> Your assignment: Copy the data below exactly, but not the pictures it contains.

(Saved data entries)
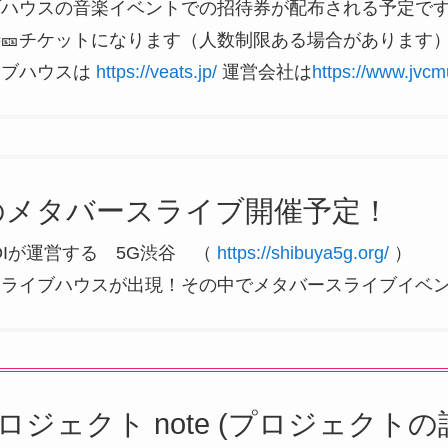
ブハウスの音楽イベントでの招待券が配布される予定で
🎫チケットになります（人数制限ある場合があります
イブハウスは
https://veats.jp/
運営会社は
https://www.jvcmu
のメタバースライブ開催予定！
DIが運営する 5G渋谷 （
https://shibuya5g.org/
）
にライブハウスが出現！その中でメタバースライブイベ
ロジェクト note (プロジェクト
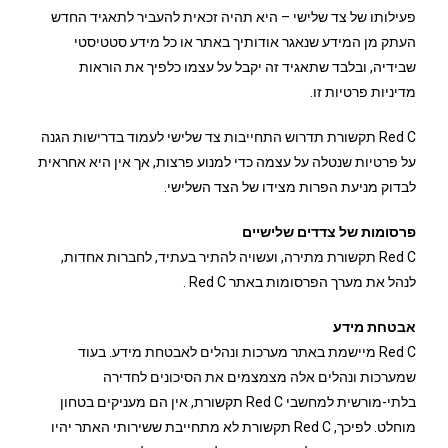
פעילותו של צד שלישי – היא תהיה זכאית להעביר לתאגיד החדש
העתק מן המידע שנאגר אודותיך באתר או כל מידע סטטיסטי
שבידיה, ובלבד שתאגיד זה יקבל על עצמו כלפיך את הוראות
מדיניות פרטיות זו.
Red C תקשורת תדרוש התחייבות צד שלישי לעמוד בדרישות הגנה
על פרטיות שנטלה על עצמה כדי למנוע פרצות, אך אין היא אחראית
לבדוק מניעת הפרות מצידו של הצד השלישי.
פרסומות של צדדים שלישיים
Red C תקשורת מתירה, ועשויה להתיר בעתיד, לחברות אחדות,
לנהל את מערך הפרסומות באתר Red C .
אבטחת מידע
Red C מיישמת באתר מערכות ונהלים לאבטחת מידע. בעוד
שמערכות ונהלים אלה מצמצמים את הסיכונים לחדירה
בלתי-מורשית למחשבי Red C תקשורת, אין הם מעניקים בטחון
מוחלט. לפיכך, Red C תקשורת לא מתחייבת ששירותי האתר יהיו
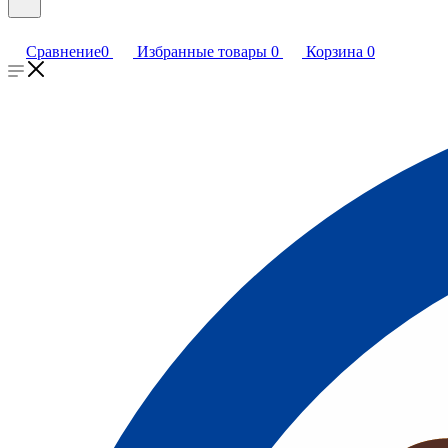
Сравнение
0
Избранные товары
0
Корзина
0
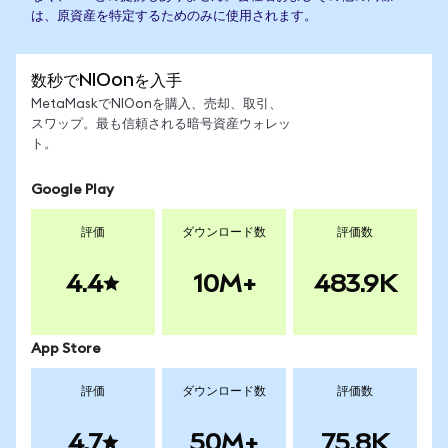
は、原資産を特定するためのみに使用されます。
数秒でNIOonを入手
MetaMaskでNIOonを購入、売却、取引、
スワップ。最も信頼される暗号資産ウォレッ
ト。
Google Play
評価
ダウンロード数
評価数
4.4
10M+
483.9K
App Store
評価
ダウンロード数
評価数
4.7
50M+
75.8K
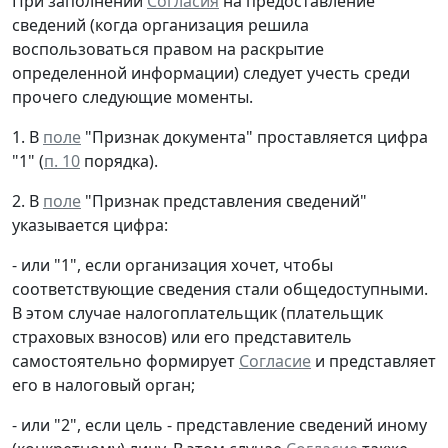
При заполнении
Согласия
на предоставление
сведений (когда организация решила
воспользоваться правом на раскрытие
определенной информации) следует учесть среди
прочего следующие моменты.
1. В
поле
"Признак документа" проставляется цифра
"1" (
п. 10
порядка).
2. В
поле
"Признак представления сведений"
указывается цифра:
- или "1", если организация хочет, чтобы
соответствующие сведения стали общедоступными.
В этом случае налогоплательщик (плательщик
страховых взносов) или его представитель
самостоятельно формирует
Согласие
и представляет
его в налоговый орган;
- или "2", если цель - представление сведений иному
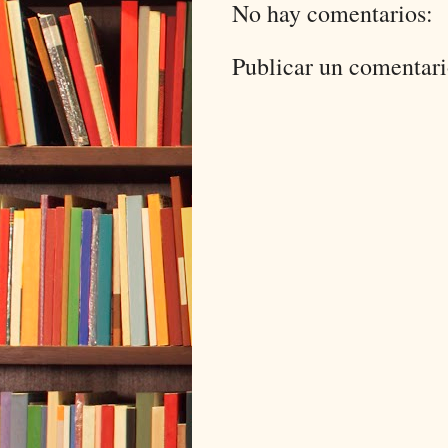
No hay comentarios:
Publicar un comentar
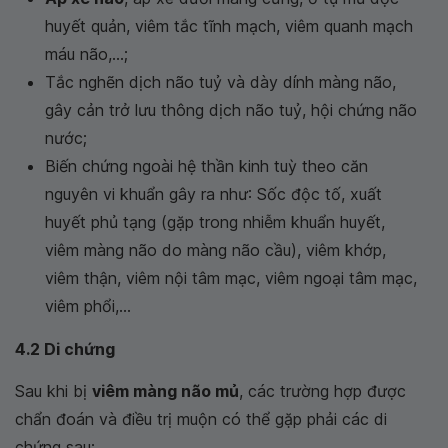
huyết quản, viêm tắc tĩnh mạch, viêm quanh mạch
máu não,...;
Tắc nghẽn dịch não tuỷ và dày dính màng não,
gây cản trở lưu thông dịch não tuỷ, hội chứng não
nước;
Biến chứng ngoài hệ thần kinh tuỳ theo căn
nguyên vi khuẩn gây ra như: Sốc độc tố, xuất
huyết phủ tạng (gặp trong nhiễm khuẩn huyết,
viêm màng não do màng não cầu), viêm khớp,
viêm thận, viêm nội tâm mạc, viêm ngoại tâm mạc,
viêm phổi,...
4.2 Di chứng
Sau khi bị
viêm màng não mủ
, các trường hợp được
chẩn đoán và điều trị muộn có thể gặp phải các di
chứng sau:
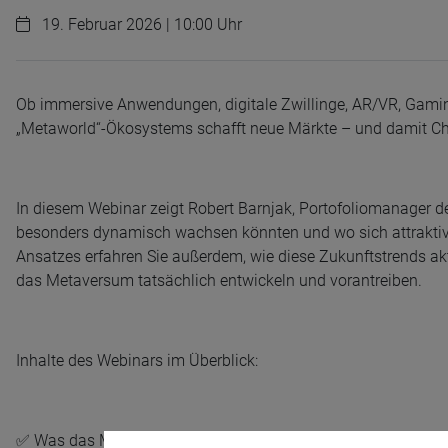
19. Februar 2026 | 10:00 Uhr
Ob immersive Anwendungen, digitale Zwillinge, AR/VR, Gamin
„Metaworld“-Ökosystems schafft neue Märkte – und damit Ch
In diesem Webinar zeigt Robert Barnjak, Portofoliomanager
besonders dynamisch wachsen könnten und wo sich attraktiv
Ansatzes erfahren Sie außerdem, wie diese Zukunftstrends akt
das Metaversum tatsächlich entwickeln und vorantreiben.
Inhalte des Webinars im Überblick:
✅ Was das Metaversum jenseits des Hypes wirklich ausmach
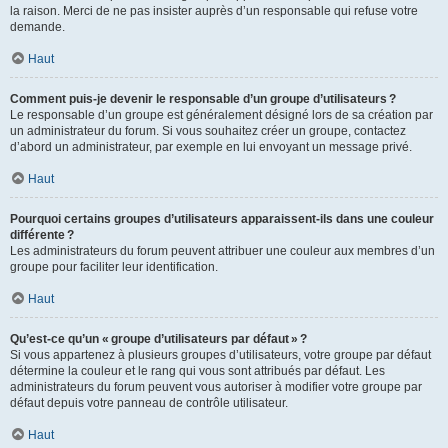
la raison. Merci de ne pas insister auprès d’un responsable qui refuse votre
demande.
Haut
Comment puis-je devenir le responsable d’un groupe d’utilisateurs ?
Le responsable d’un groupe est généralement désigné lors de sa création par
un administrateur du forum. Si vous souhaitez créer un groupe, contactez
d’abord un administrateur, par exemple en lui envoyant un message privé.
Haut
Pourquoi certains groupes d’utilisateurs apparaissent-ils dans une couleur
différente ?
Les administrateurs du forum peuvent attribuer une couleur aux membres d’un
groupe pour faciliter leur identification.
Haut
Qu’est-ce qu’un « groupe d’utilisateurs par défaut » ?
Si vous appartenez à plusieurs groupes d’utilisateurs, votre groupe par défaut
détermine la couleur et le rang qui vous sont attribués par défaut. Les
administrateurs du forum peuvent vous autoriser à modifier votre groupe par
défaut depuis votre panneau de contrôle utilisateur.
Haut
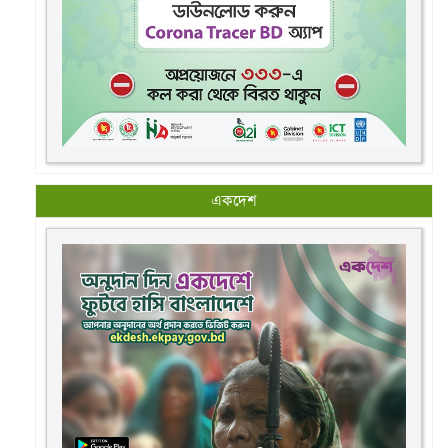
একদেশ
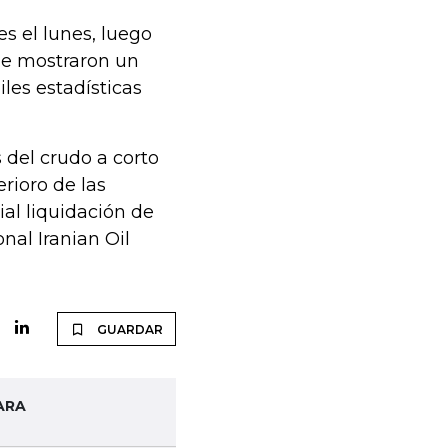
s el lunes, luego
ue mostraron un
iles estadísticas
s del crudo a corto
rioro de las
al liquidación de
onal Iranian Oil
GUARDAR
ARA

> Completed exercise:
ブハウスの音楽イベントでの招待券が配布される予定で
🎫チケットになります（人数制限ある場合があります
イブハウスは
https://veats.jp/
運営会社は
https://www.jvcmu
のメタバースライブ開催予定！
DIが運営する 5G渋谷 （
https://shibuya5g.org/
）
にライブハウスが出現！その中でメタバースライブイベ
ロジェクト note (プロジェクト
פעילותו של צד שלישי – היא תהיה זכאית להעביר לתאגיד החדש
העתק מן המידע שנאגר אודותיך באתר או כל מידע סטטיסטי
שבידיה, ובלבד שתאגיד זה יקבל על עצמו כלפיך את הוראות
מדיניות פרטיות זו.
Red C תקשורת תדרוש התחייבות צד שלישי לעמוד בדרישות הגנה
על פרטיות שנטלה על עצמה כדי למנוע פרצות, אך אין היא אחראית
לבדוק מניעת הפרות מצידו של הצד השלישי.
פרסומות של צדדים שלישיים
Red C תקשורת מתירה, ועשויה להתיר בעתיד, לחברות אחדות,
לנהל את מערך הפרסומות באתר Red C .
אבטחת מידע
Red C מיישמת באתר מערכות ונהלים לאבטחת מידע. בעוד
שמערכות ונהלים אלה מצמצמים את הסיכונים לחדירה
בלתי-מורשית למחשבי Red C תקשורת, אין הם מעניקים בטחון
מוחלט. לפיכך, Red C תקשורת לא מתחייבת ששירותי האתר יהיו
Сравнение
0
Избранные товары
0
Корзина
0
は、原資産を特定するためのみに使用されます。
数秒でNIOonを入手
MetaMaskでNIOonを購入、売却、取引、
スワップ。最も信頼される暗号資産ウォレッ
ト。
Google Play
評価
ダウンロード数
評価数
4.4
10M+
483.9K
App Store
評価
ダウンロード数
評価数
4.7
50M+
75.8K
При заполнении
Согласия
на предоставление
сведений (когда организация решила
воспользоваться правом на раскрытие
определенной информации) следует учесть среди
прочего следующие моменты.
1. В
поле
"Признак документа" проставляется цифра
"1" (
п. 10
порядка).
2. В
поле
"Признак представления сведений"
указывается цифра:
- или "1", если организация хочет, чтобы
соответствующие сведения стали общедоступными.
В этом случае налогоплательщик (плательщик
страховых взносов) или его представитель
самостоятельно формирует
Согласие
и представляет
его в налоговый орган;
- или "2", если цель - представление сведений иному
No hay comentarios:
Publicar un comentar
huyết quản, viêm tắc tĩnh mạch, viêm quanh mạch
máu não,...;
Tắc nghẽn dịch não tuỷ và dày dính màng não,
gây cản trở lưu thông dịch não tuỷ, hội chứng não
nước;
Biến chứng ngoài hệ thần kinh tuỳ theo căn
nguyên vi khuẩn gây ra như: Sốc độc tố, xuất
huyết phủ tạng (gặp trong nhiễm khuẩn huyết,
viêm màng não do màng não cầu), viêm khớp,
viêm thận, viêm nội tâm mạc, viêm ngoại tâm mạc,
viêm phổi,...
4.2 Di chứng
Sau khi bị
viêm màng não mủ
, các trường hợp được
chẩn đoán và điều trị muộn có thể gặp phải các di
chứng sau:
19. Februar 2026 | 10:00 Uhr
Ob immersive Anwendungen, digitale Zwillinge, AR/VR, Gamin
„Metaworld“-Ökosystems schafft neue Märkte – und damit Ch
In diesem Webinar zeigt Robert Barnjak, Portofoliomanager
besonders dynamisch wachsen könnten und wo sich attraktiv
Ansatzes erfahren Sie außerdem, wie diese Zukunftstrends akt
das Metaversum tatsächlich entwickeln und vorantreiben.
Inhalte des Webinars im Überblick:
✅ Was das Metaversum jenseits des Hypes wirklich ausmach
la raison. Merci de ne pas insister auprès d’un responsable qui refuse votre
demande.
Haut
Comment puis-je devenir le responsable d’un groupe d’utilisateurs ?
Le responsable d’un groupe est généralement désigné lors de sa création par
un administrateur du forum. Si vous souhaitez créer un groupe, contactez
d’abord un administrateur, par exemple en lui envoyant un message privé.
Haut
Pourquoi certains groupes d’utilisateurs apparaissent-ils dans une couleur
différente ?
Les administrateurs du forum peuvent attribuer une couleur aux membres d’un
groupe pour faciliter leur identification.
Haut
Qu’est-ce qu’un « groupe d’utilisateurs par défaut » ?
Si vous appartenez à plusieurs groupes d’utilisateurs, votre groupe par défaut
détermine la couleur et le rang qui vous sont attribués par défaut. Les
administrateurs du forum peuvent vous autoriser à modifier votre groupe par
défaut depuis votre panneau de contrôle utilisateur.
Haut
একদেশ
s el lunes, luego
ue mostraron un
iles estadísticas
s del crudo a corto
rioro de las
al liquidación de
onal Iranian Oil
GUARDAR
ARA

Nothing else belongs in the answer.